Take public transport if you want to lose weight, says study

Findings come from the largest study to date on the health benefits of active transport

People looking to lose weight on the way to work should take public transport, as they can benefit from the ‘incidental’ physical activity involved, according to a major new study published in The Lancet Diabetes & Endocrinology journal.

Experts at the London School of Hygiene and Tropical Medicine looked at data from more than 150,000 Britons aged between 40 and 69, in the largest study to date on the health benefits of active transport.

They discovered that people who walk or cycle to work have a lower body fat percentage and body mass index (BMI) than those who drive. 

And even those who travel on public transport have lower BMI and percentage body fat than car drivers, with researchers stating that the “incidental physical activity involved in public transport journeys has an important role.”

The strongest associations were seen for adults who cycle to work, compared to those who drive, with men 5kg lighter and women 4.4kg lighter on average. Walking to work was the next strongest association in reducing BMI and percentage body fat. But the study adds: “Even individuals who reported a mix of public and active methods were also found to have significantly lower percentage body fat and BMI than those who exclusively commuted by car, with a similar size of association seen for the walking only and the mixed public and active transport categories.” 

Compared with car users, men who used public transport weighed 2.2kg less; and those who mixed public transport with walking or cycling were 3.1kg lighter. For the average woman in the study travelling to work in either of these ways, the weight differences were 1kg and 2kg respectively.

Many people live too far from where they work for walking or cycling to be a practical way of travelling in. But active commuting, where individuals walk or cycle part of their journey, is a “way to increase population physical activity without requiring unacceptable financial or time expenditure,” according to the study.
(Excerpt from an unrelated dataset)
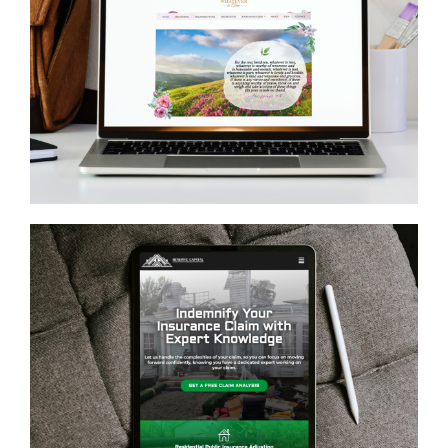
Whatever Is True
GENERAL
Reserve Capital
Lead researcher Dr Ellen Flint, an expert in population health  at the London School of Hygiene & Tropical Medicine, said: “We found that, compared with commuting by car, public transport, walking and cycling or a mix of all three are associated with reductions in body mass and body fat percentage, even when accounting for demographic and socioeconomic factors. Many people live too far from their workplace for walking or cycling to be feasible, but even the incidental physical activity involved in public transport can have an important effect.” 

She added: “Encouraging public transport and active commuting, especially for those in mid-life when obesity becomes an increasing problem, could be an important part of the global policy response to population-level obesity prevention.” 

Commenting on the findings, in an accompanying editorial, Dr Lars Bo Andersen, Sogndal and Fjordane University College, Norway, said: “Physical activity during commuting has health benefits even if its intensity is moderate and the commuting does not cause high heart rate and sweating.”

Justin Varney, interim deputy director of health and wellbeing, Public Health England, said: “Physical activity can play a role in maintaining a healthy weight, and helps to prevent or manage over 20 long term conditions such as coronary heart disease, diabetes and some cancers. Walking and cycling are some of the easiest ways for people to incorporate physical activity into their daily lives and it is never too late to start. People who don’t get the recommended levels of activity can incorporate walking into their lifestyle as a healthy start.”

“For people with disabilities, being able to access public transport easily encourages them to lead a more sociable and active life.   

“Our new One You campaign has been launched to help give people the tools and support to make simple changes like these that can lead to a longer and healthier life.”